A FOR Abstinence, B for Be Faithful and C for the Catholic Church stands for anything but condoms. Come April, that is going to be the official line of thinking of the Indian Catholic Church as it gears up to take on the monster called AIDS.

“A and B are the safest and the most efficient ways to prevent HIV infection,” said Dr. Alex Vadakumthala, Executive Secretary for the Catholic Bishops’ Conference of India’s Commission for Health. “And if an individual follows A and B, then he is cent per cent safe.”

Condoms are taboo

“We will speak of A and B but will not promote or propagate the use of condoms,” said Dr. Vadakumthala emphatically. “But if someone were to come to me for advice, then I would provide him all the information. Ultimately we leave the decision to the couples.”

It is for the first time in the country that such a policy is being drafted by the Commission of Health after discussion with dioceses all over the country. The final policy is expected to be ready in April.

The ABC method of HIV prevention has been in the thick of the storm ever since the Bush administration emphasised that abstinence and being faithful to one’s partner alone will help keep HIV infection at bay.

Allowing religious sentiments to override scientific reason, the Bush administration feels that promoting condoms is akin to encouraging people to sexual pleasure outside marriage.

And they drive home the point that condoms cannot eliminate all risks, reinforcing the need for abstinence and faithfulness. Unfortunately, the effectiveness of abstinence is never quizzed.

“The Church is against all forms of contraception,” Dr. Vadakumthala emphasised.

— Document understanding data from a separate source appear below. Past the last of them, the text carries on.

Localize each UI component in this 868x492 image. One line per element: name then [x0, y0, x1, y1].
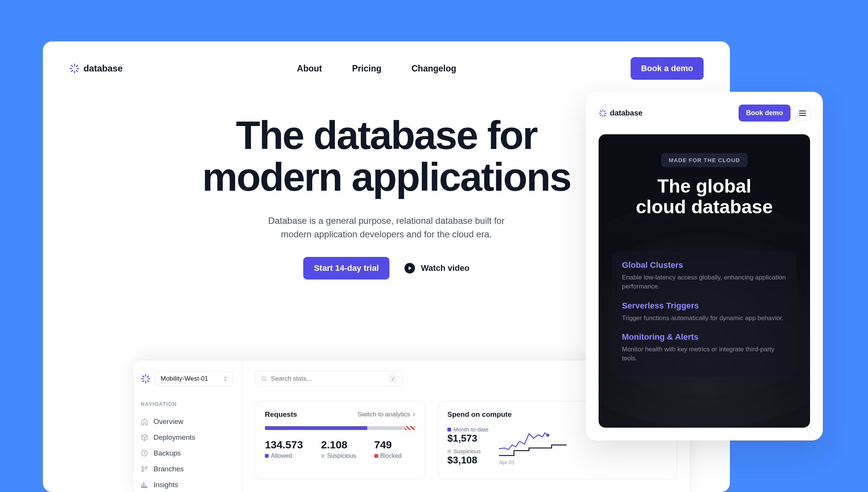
svg-line-14	[143, 381, 144, 382]
menu-button[interactable]	[795, 106, 810, 121]
search-shortcut: /	[389, 375, 397, 383]
metric-value: 134.573	[265, 439, 303, 451]
feature-title: Monitoring & Alerts	[622, 332, 787, 342]
dot-icon	[374, 454, 378, 458]
sidebar-item-label: Insights	[154, 481, 178, 489]
sidebar-item-label: Overview	[154, 418, 183, 426]
sidebar: Mobility-West-01 NAVIGATION Overview Dep…	[133, 360, 242, 492]
mobile-dark-section: MADE FOR THE CLOUD The global cloud data…	[599, 134, 810, 428]
hero-title-line1: The database for	[236, 113, 537, 157]
logo[interactable]: database	[69, 63, 123, 74]
dot-icon	[447, 428, 451, 431]
card-title: Spend on compute	[447, 410, 512, 419]
metric-label: Allowed	[271, 453, 292, 459]
clock-icon	[141, 449, 148, 457]
start-trial-button[interactable]: Start 14-day trial	[303, 257, 389, 279]
dot-icon	[321, 454, 325, 458]
sidebar-item-label: Backups	[154, 449, 181, 457]
feature-item[interactable]: Serverless Triggers Trigger functions au…	[622, 301, 787, 323]
sidebar-item-backups[interactable]: Backups	[141, 445, 234, 461]
feature-item[interactable]: Global Clusters Enable low-latency acces…	[622, 260, 787, 291]
features-list: Global Clusters Enable low-latency acces…	[612, 251, 797, 377]
menu-icon	[799, 111, 806, 116]
hero-subtitle-line2: modern application developers and for th…	[281, 229, 492, 239]
cube-icon	[141, 434, 148, 441]
feature-desc: Trigger functions automatically for dyna…	[622, 314, 787, 323]
watch-video-button[interactable]: Watch video	[404, 263, 470, 273]
chevron-right-icon	[412, 412, 415, 417]
mobile-title: The global cloud database	[612, 176, 797, 217]
requests-card: Requests Switch to analytics 134.573 All…	[255, 401, 425, 479]
svg-line-13	[147, 381, 149, 382]
hero-subtitle-line1: Database is a general purpose, relationa…	[268, 216, 505, 226]
metric-label: Suspicious	[327, 453, 356, 459]
header: database About Pricing Changelog Book a …	[43, 41, 730, 96]
logo-icon	[69, 63, 80, 74]
mobile-preview: database Book demo MADE FOR THE CLOUD Th…	[586, 92, 823, 440]
feature-title: Global Clusters	[622, 260, 787, 270]
nav-label: NAVIGATION	[141, 401, 234, 407]
spend-label: Month-to-date	[453, 426, 488, 433]
mobile-title-line1: The global	[657, 176, 751, 197]
chart-icon	[141, 481, 148, 489]
feature-item[interactable]: Monitoring & Alerts Monitor health with …	[622, 332, 787, 363]
chevron-sort-icon	[223, 376, 228, 382]
nav-about[interactable]: About	[297, 64, 322, 74]
sidebar-item-overview[interactable]: Overview	[141, 414, 234, 430]
feature-desc: Monitor health with key metrics or integ…	[622, 345, 787, 363]
badge: MADE FOR THE CLOUD	[661, 153, 748, 167]
mobile-book-demo-button[interactable]: Book demo	[739, 105, 790, 121]
svg-point-20	[262, 377, 266, 380]
spend-value: $3,108	[447, 454, 488, 466]
svg-line-21	[265, 380, 266, 381]
logo-text: database	[84, 63, 123, 74]
sparkline-chart	[499, 426, 567, 456]
chart-date: Apr 01	[499, 459, 667, 465]
metric-label: Blocked	[380, 453, 402, 459]
nav-changelog[interactable]: Changelog	[412, 64, 456, 74]
spend-label: Suspicious	[453, 448, 481, 454]
search-input[interactable]: /	[255, 371, 402, 387]
svg-point-17	[142, 466, 143, 468]
svg-line-31	[604, 111, 605, 112]
sidebar-item-label: Deployments	[154, 433, 195, 442]
metric-suspicious: 2.108 Suspicious	[321, 439, 356, 459]
hero-title-line2: modern applications	[202, 155, 571, 199]
play-icon	[404, 263, 415, 273]
svg-line-30	[600, 114, 601, 115]
svg-line-12	[143, 376, 144, 377]
sidebar-item-branches[interactable]: Branches	[141, 461, 234, 477]
feature-title: Serverless Triggers	[622, 301, 787, 311]
book-demo-button[interactable]: Book a demo	[631, 57, 704, 80]
dot-icon	[265, 454, 269, 458]
metric-value: 2.108	[321, 439, 356, 451]
home-icon	[141, 418, 148, 425]
metric-blocked: 749 Blocked	[374, 439, 402, 459]
svg-line-4	[71, 65, 73, 67]
watch-video-label: Watch video	[421, 263, 470, 273]
mobile-title-line2: cloud database	[636, 196, 773, 217]
switch-analytics-link[interactable]: Switch to analytics	[357, 411, 415, 418]
mobile-logo-text: database	[610, 109, 643, 117]
nav-pricing[interactable]: Pricing	[352, 64, 382, 74]
search-field[interactable]	[271, 375, 385, 383]
sidebar-item-deployments[interactable]: Deployments	[141, 430, 234, 445]
nav: About Pricing Changelog	[297, 64, 456, 74]
svg-line-29	[604, 114, 605, 115]
dot-icon	[447, 449, 451, 453]
svg-line-15	[147, 376, 149, 377]
card-title: Requests	[265, 410, 297, 419]
mobile-logo[interactable]: database	[599, 109, 643, 117]
project-selector[interactable]: Mobility-West-01	[141, 372, 234, 386]
project-name: Mobility-West-01	[161, 375, 208, 383]
spend-value: $1,573	[447, 433, 488, 444]
card-link-label: Switch to analytics	[357, 411, 410, 418]
search-icon	[261, 376, 267, 382]
feature-desc: Enable low-latency access globally, enha…	[622, 273, 787, 291]
sidebar-item-insights[interactable]: Insights	[141, 477, 234, 492]
svg-line-7	[76, 65, 78, 67]
svg-line-6	[71, 70, 73, 71]
logo-icon	[141, 374, 150, 384]
logo-icon	[599, 109, 607, 117]
svg-line-5	[76, 70, 78, 71]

Leave alone contraception, will the condom be accepted as a means of protection against infection in discordant couples where one partner is HIV positive while the other is not? “We leave the choice to their conscience,” said Dr. Vadakumthala, not willing to commit.

Sexual promiscuity

For Dr. Vadakumthala, encouraging condom use is tantamount to approving sex before and outside marriage.

“Which religion promotes sexual promiscuity or sex outside marriage?” he wondered. “So why promote condoms?” Surely, reality and ideology are on a collision course.

Studies have found that even in the U.S., teenagers who pledged to stay abstinent until marriage do not remain so. The fallout was that they were less likely to use condoms and hence more likely to get sexually transmitted diseases. Now who says ignorance is bliss.

R. Prasad
in Chennai

this has me worried (cont’d)
 
this has me worried for a few reasons:
  1. the author is obviously biased and not concerned with providing a proper picture of the catholic view
  2. the representative of the bishops does not come across as one who has any proper knowledge of the church’s postion (if the quotes are accurate and in context)
  3. most importantly, it will have a negative impact on catholics in india because most of us do not know the church’s teaching on contraception
in india, we grow up listening to family planning slogans like “hum do hamare do” (we are a couple with a couple of kids) and the government spends lots of money on contraception and aborion. catholics here think that contraception is only the right thing to do. the church does not teach otherwise. my own uncle, a priest, told me he thinks contraception is ok.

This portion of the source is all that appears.